Una compra de equipamiento para el tendido de fibra óptica de la cooperativa neuquina CALF derivó, en diez días, en un incidente diplomático entre Estados Unidos y China, con epicentro en Vaca Muerta.
La embajada de Estados Unidos presionó a directivos de CALF con la amenaza de restringirles las visas si no discontinuaban su vínculo comercial con Huawei. Según un informe de la consultora Epyca, el embajador Peter Lamelas confirmó por escrito que esa postura «refleja fielmente la política de Estados Unidos».
El eje discursivo de Washington es la noción de infraestructura crítica: en tanto Vaca Muerta constituye un activo estratégico para la matriz energética y para la relación bilateral, la presencia de tecnología china en redes de datos y telecomunicaciones de la cuenca se enmarca en seguridad nacional.

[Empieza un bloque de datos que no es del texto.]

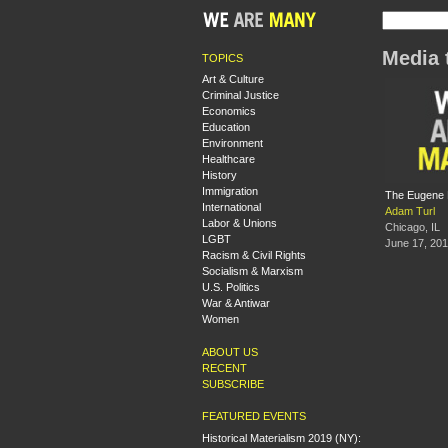
Media 
TOPICS
Art & Culture
Criminal Justice
Economics
Education
Environment
Healthcare
History
Immigration
The Eugene D
International
Adam Turl
Labor & Unions
Chicago, IL
LGBT
June 17, 20
Racism & Civil Rights
Socialism & Marxism
U.S. Politics
War & Antiwar
Women
ABOUT US
RECENT
SUBSCRIBE
FEATURED EVENTS
Historical Materialism 2019 (NY):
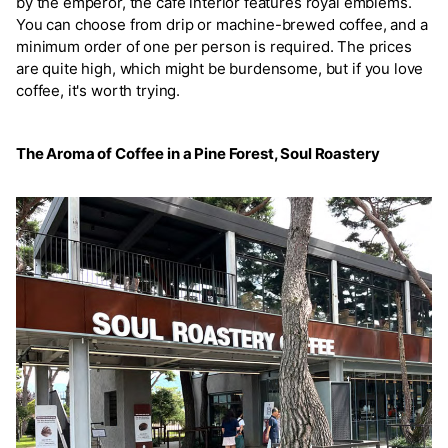
by the emperor, the café interior features royal emblems.
You can choose from drip or machine-brewed coffee, and a
minimum order of one per person is required. The prices
are quite high, which might be burdensome, but if you love
coffee, it's worth trying.
The Aroma of Coffee in a Pine Forest, Soul Roastery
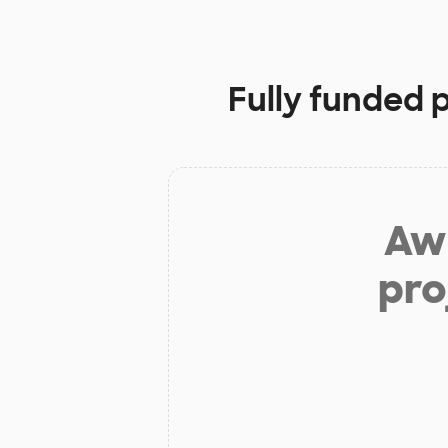
Fully funded 
Aw 
pro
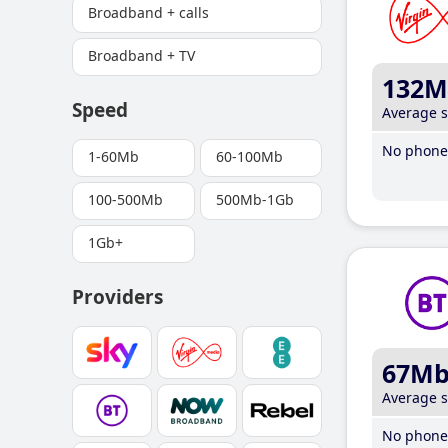
Broadband + calls
Broadband + TV
132M
Speed
Average 
No phone 
1-60Mb
60-100Mb
100-500Mb
500Mb-1Gb
1Gb+
Providers
67M
Average 
No phone 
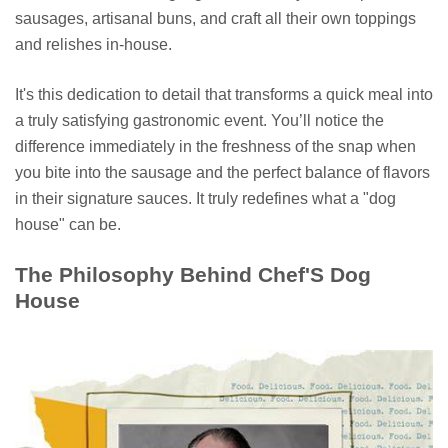
sausages, artisanal buns, and craft all their own toppings
and relishes in-house.
It's this dedication to detail that transforms a quick meal into
a truly satisfying gastronomic event. You’ll notice the
difference immediately in the freshness of the snap when
you bite into the sausage and the perfect balance of flavors
in their signature sauces. It truly redefines what a "dog
house" can be.
The Philosophy Behind Chef'S Dog
House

La embajada de China respondió con el término «chantaje de visados» y mencionó una injerencia sobre la soberanía argentina. El caso escaló a actores como YPF, cuyo centro de monitoreo y principal data center operarían con tecnología Huawei, y a otros actores del sistema energético como la EPEC.
El informe de Epyca señala que esto traslada el problema de un perímetro acotado (CALF) a uno de alcance nacional, y pone en tensión la política energética y de infraestructura digital del Gobierno con su alineamiento geopolítico con Washington.
«El desenlace de la reunión pendiente entre CALF y la Embajada, y la eventual señal que emita la Casa Rosada al respecto, funcionará como un termómetro sobre el margen de autonomía real que tiene la Argentina para gestionar sus proveedores tecnológicos en un sector observado como un activo geopolítico», indica el reporte.